• The US economy continues to crank out jobs at a rapid pace
  • Markets were not impressed...
  • ..as they are mainly focused upon SVB’s failure...
  • ...by relying more upon emotives than substance...
  • ...and may be overreacting to wages and labour force expansion
  • Fed watchers monitoring systemic risk as they move onto CPI
 
  • Nonfarm payrolls, m/m 000s // UR (%), SA, December:
  • Actual: 311 / 3.6
  • Scotia: 240 / 3.4
  • Consensus: 225 / 3.4
  • Prior: 504 / 3.4 (revised from 517 / 3.4)

The US economy continues to crank out jobs at a fairly rapid pace. You wouldn’t be able to tell that from looking at markets today. The USD is softer but may now be regaining strength. US Treasuries are rallying with yields down by double digits across the whole curve (18–20bps across 2s through 10s in fact) which is spilling across into other global bond markets through carry. Equity indices are slightly lower in the US.

Markets reacted the way they did for three reasons.

  • Trading in Silicon Valley Bank shares was halted shortly after US payrolls were released and we’ve since learned that the bank has failed. The share price was tumbling this morning as reports surfaced that the FDIC and Federal Reserve were examining the bank’s finances. Bonds, stocks and pricing for future Fed policy rate hikes are reacting more than measures of credit risk.
  • US wage growth ebbed (see below).
  • The US labour force continues to expand which indicates more workers can still be pulled into the job market and keep wage pressures somewhat at bay (see below).

US SYSTEMIC RISK REMAINS LOW

Unhelpful emotives are being flung around like cheap candy this morning. I think that’s getting ahead of things through headlines and reports written for the minute without necessarily thinking things through as we continue to monitor developments.

The spread between the three-month forward rate agreement and the comparable maturity overnight index swap rate has moved up a few basis points today but remains very low (chart 1). To this point there is low probability of material systemic risk in a contained situation although it plays to market sensitivities toward sudden developments.

Chart 1: Interbank Lending Risk Proxy

Further, reserves in the US banking system remain high at about US$3 trillion (chart 2). This probably still keeps them in the realm of ample reserves where Chair Powell wishes to keep them. I don’t think that the SOMA portfolio’s rollback has been large enough to date to spark material systemic risk to funding markets.

Chart 2: Tumbling Reserves

Still, there will be price discovery around the optimal level of reserves in the system and the funding frailties that are being exposed. If those frailties become larger, then the Fed has tools including greater repo market infrastructure and QT flexibility.

WAGE GROWTH EBBED

US wage growth ebbed to 0.2% m/m SA in February. That’s the slowest pace since February of last year and it was a tick beneath consensus expectations. The 3-month moving average of annualized wage gains is trending lower (chart 3).
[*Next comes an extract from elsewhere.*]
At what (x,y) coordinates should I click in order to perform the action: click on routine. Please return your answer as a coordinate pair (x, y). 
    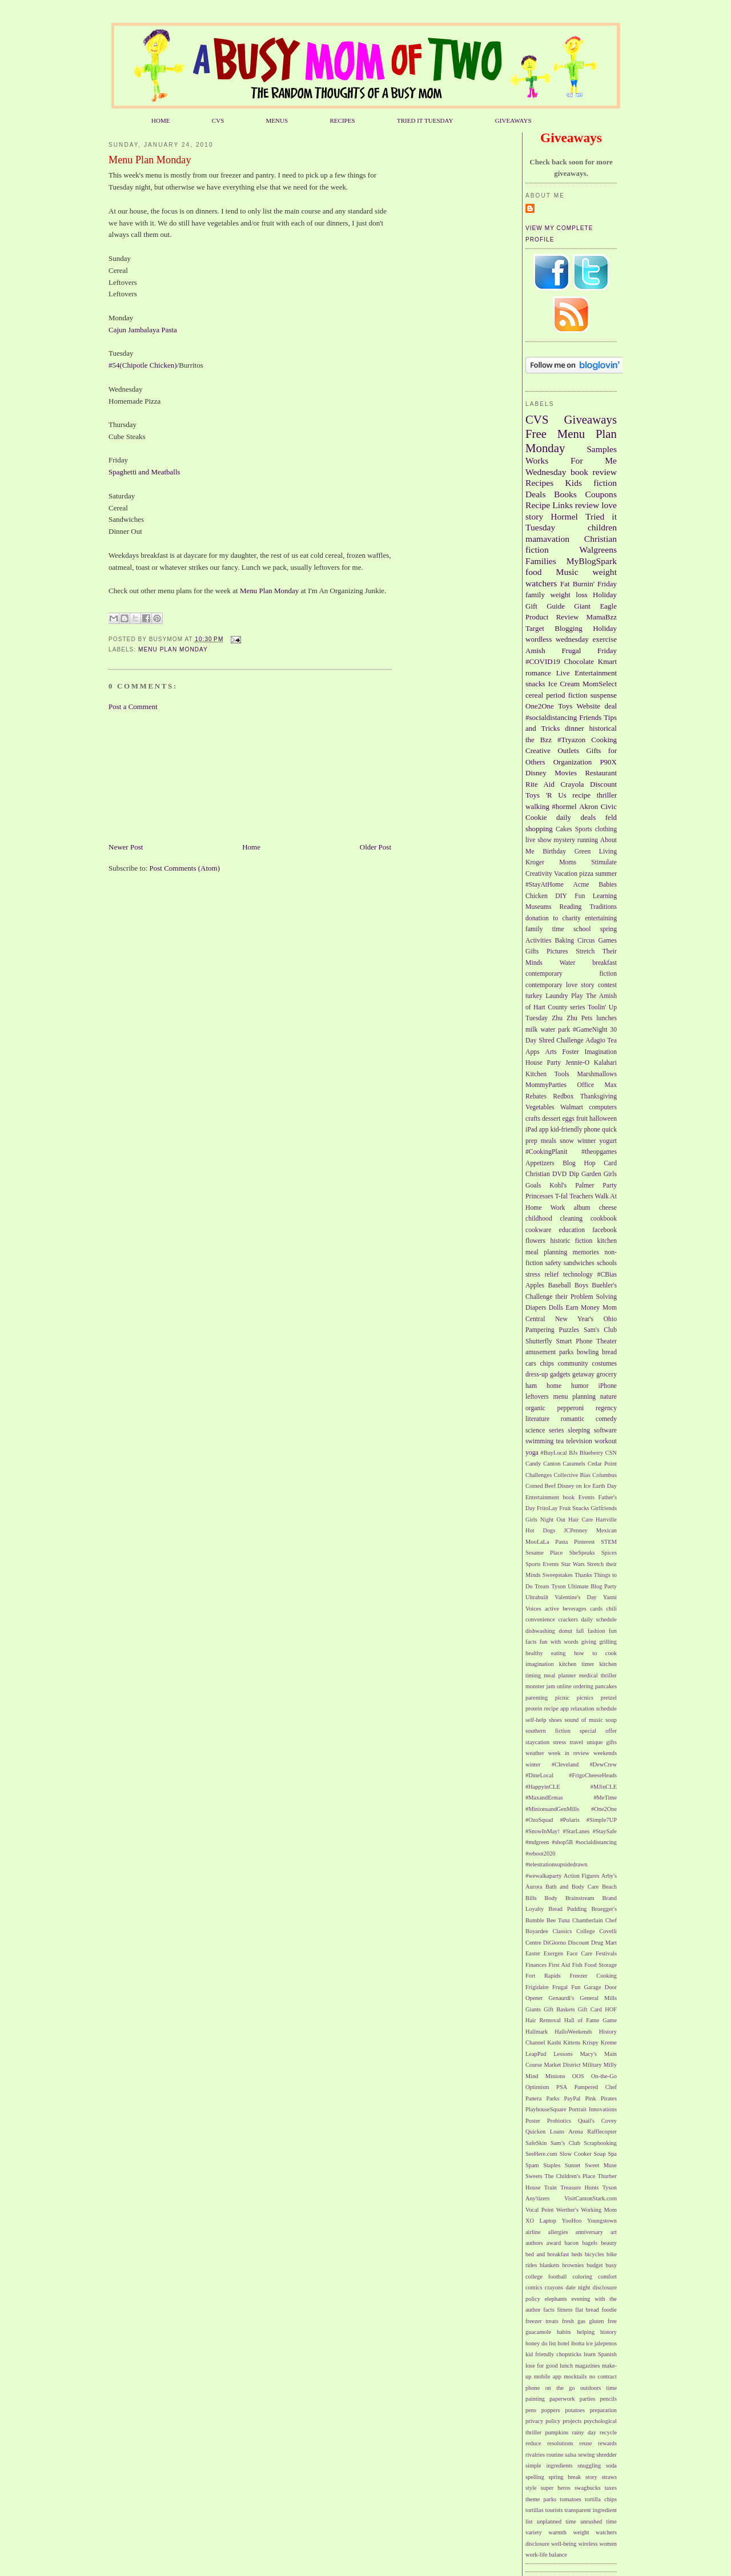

Chart 3: US Hourly Earnings

One month shouldn’t cause such whippy reactions but it may have been a part of the market reaction this morning after a string of wage gains in the 0.3–0.5% range.

THE US LABOUR FORCE INCREASED

The US labour force increased by 419k in February. This is derived from the household survey that showed employment growth of just 177k. The net effect was to raise the participation rate (chart 4) and put mild upward pressure on the unemployment rate that climbed two-tenths to 3.6% (chart 5).

Chart 4: Participation Rate; Chart 5: US Unemployment Rate

A big caution is that the 90% confidence interval around changes in US unemployment is +/-300k. There is even more noise within this household survey than in nonfarm payrolls. Markets never fuss over this and simply take the 419k gain in the labour force at face value when it could be a lot less or a lot more. The 90% confidence interval around estimates of the unemployment rate is +/-0.2% and so a 0.2% rise in the unemployment rate falls within the bands of noise. Again, markets don’t consider this.

Nevertheless, this marks yet another in a long line of monthly job gains that consensus has wildly underestimated (chart 6).

Chart 6: Consensus Has a Nonfarm Bias Problem

Chart 7 shows which sectors drove the gain in nonfarm payrolls.

Chart 7: February Changes in US Non-Farm Payroll Employment

Also note that hours worked are tracking a nearly 3% rise in Q1 (chart 8). This is a positive sign for Q1 GDP growth since GDP is hours worked times labour productivity.

Chart 8: Total Hours Worked

Next up for Fed watchers are further market developments and US CPI on Tuesday.